Details
-
Bug
-
Resolution: Unresolved
-
Minor
-
None
-
Lustre 2.5.2
-
None
-
3
-
17503
Description
On our compute cluster we are seeing the issue that occasionally a number of the standard processes are way slower than normal. (taking >90s instead of normally <10s).
The affected processes are reading and writing files on lustre, we have never seen them slow down this much when using other file systems. While they are slow all the CPU cycles are in system time.
If the processes are slow on a particular node, they usually are slow on that node until we do manual intervention. Currently the manual intervention involves dropping all caches, which takes >90s on our nodes with 24GB nodes. Reducing the maximum amount that Lustre is allowed to cache to ensure there is always free memory doesn't improve the situation at all.

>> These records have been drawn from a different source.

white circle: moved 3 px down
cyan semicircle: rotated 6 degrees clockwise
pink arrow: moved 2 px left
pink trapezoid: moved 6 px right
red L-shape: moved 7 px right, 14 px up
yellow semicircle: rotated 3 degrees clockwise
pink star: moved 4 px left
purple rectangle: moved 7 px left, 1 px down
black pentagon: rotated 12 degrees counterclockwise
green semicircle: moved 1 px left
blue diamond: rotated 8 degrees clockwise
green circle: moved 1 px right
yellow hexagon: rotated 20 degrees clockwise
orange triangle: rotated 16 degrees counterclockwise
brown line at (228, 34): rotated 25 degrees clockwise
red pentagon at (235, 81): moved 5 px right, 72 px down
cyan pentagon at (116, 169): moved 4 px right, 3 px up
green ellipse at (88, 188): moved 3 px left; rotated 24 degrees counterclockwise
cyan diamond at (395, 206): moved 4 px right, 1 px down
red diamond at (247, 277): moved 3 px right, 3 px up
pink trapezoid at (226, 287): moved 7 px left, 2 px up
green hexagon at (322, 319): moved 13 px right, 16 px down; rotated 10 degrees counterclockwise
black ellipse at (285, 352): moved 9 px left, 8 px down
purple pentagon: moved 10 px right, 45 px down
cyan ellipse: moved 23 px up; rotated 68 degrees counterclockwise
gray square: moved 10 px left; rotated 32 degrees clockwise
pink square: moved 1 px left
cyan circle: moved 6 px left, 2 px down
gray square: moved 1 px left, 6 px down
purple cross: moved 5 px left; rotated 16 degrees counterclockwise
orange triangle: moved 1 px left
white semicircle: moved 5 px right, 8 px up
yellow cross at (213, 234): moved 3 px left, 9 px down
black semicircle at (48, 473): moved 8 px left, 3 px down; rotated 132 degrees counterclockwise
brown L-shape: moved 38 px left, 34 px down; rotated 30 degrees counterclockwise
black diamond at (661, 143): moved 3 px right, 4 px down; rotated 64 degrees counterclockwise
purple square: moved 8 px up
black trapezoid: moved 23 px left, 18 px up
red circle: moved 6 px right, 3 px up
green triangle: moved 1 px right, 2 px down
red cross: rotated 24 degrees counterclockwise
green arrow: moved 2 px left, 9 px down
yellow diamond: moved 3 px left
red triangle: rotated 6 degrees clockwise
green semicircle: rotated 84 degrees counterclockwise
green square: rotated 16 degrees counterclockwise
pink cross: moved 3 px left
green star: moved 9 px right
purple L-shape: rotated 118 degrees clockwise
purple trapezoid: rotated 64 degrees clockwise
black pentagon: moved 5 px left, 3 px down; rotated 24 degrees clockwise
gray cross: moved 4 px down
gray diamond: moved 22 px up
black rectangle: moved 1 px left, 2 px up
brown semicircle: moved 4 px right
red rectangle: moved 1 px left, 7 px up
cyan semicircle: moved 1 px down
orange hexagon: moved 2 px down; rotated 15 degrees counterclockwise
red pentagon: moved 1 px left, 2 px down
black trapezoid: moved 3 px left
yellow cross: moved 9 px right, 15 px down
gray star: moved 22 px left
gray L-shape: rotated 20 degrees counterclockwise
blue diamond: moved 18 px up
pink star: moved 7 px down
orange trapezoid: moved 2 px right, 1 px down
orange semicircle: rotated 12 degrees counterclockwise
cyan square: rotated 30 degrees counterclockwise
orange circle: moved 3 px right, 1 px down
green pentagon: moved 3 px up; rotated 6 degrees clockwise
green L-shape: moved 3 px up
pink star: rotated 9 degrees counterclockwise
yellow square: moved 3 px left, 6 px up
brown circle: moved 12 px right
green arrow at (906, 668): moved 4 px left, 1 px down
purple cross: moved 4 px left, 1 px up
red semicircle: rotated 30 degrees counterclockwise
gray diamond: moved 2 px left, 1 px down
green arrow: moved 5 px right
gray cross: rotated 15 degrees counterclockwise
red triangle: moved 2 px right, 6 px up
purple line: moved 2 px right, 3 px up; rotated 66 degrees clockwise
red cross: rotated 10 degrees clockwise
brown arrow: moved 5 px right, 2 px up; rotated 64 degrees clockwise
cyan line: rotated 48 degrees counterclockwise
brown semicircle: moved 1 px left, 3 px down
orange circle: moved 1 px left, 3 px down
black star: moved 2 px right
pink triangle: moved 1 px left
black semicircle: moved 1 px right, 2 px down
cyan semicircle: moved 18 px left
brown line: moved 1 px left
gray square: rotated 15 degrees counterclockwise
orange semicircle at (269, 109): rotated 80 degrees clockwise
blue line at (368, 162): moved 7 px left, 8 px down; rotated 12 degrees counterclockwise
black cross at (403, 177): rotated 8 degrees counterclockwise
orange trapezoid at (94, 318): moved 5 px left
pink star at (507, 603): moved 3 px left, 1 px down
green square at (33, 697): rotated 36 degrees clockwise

We have noticed LU-1784 which might be related? The ticket seems to suggest nothing has changed there recently, is this correct?
We have had quite a bit success in making the application slow by copying many files and many GB data from lustre to lustre until the swap is (nearly) full (as seen in /proc/fs/lustre/llite/*/max_cached_mb), but even this isn't always an indicator.
We are still working on a suitable reproducer or at least test case that we can share. All we currently have involves custom software which we can't distribute.
While we are looking for a reproducer, we'd also be interested if there are any additional things we might want to watch out for on the Lustre side, any profiling to be done or any other data to gather.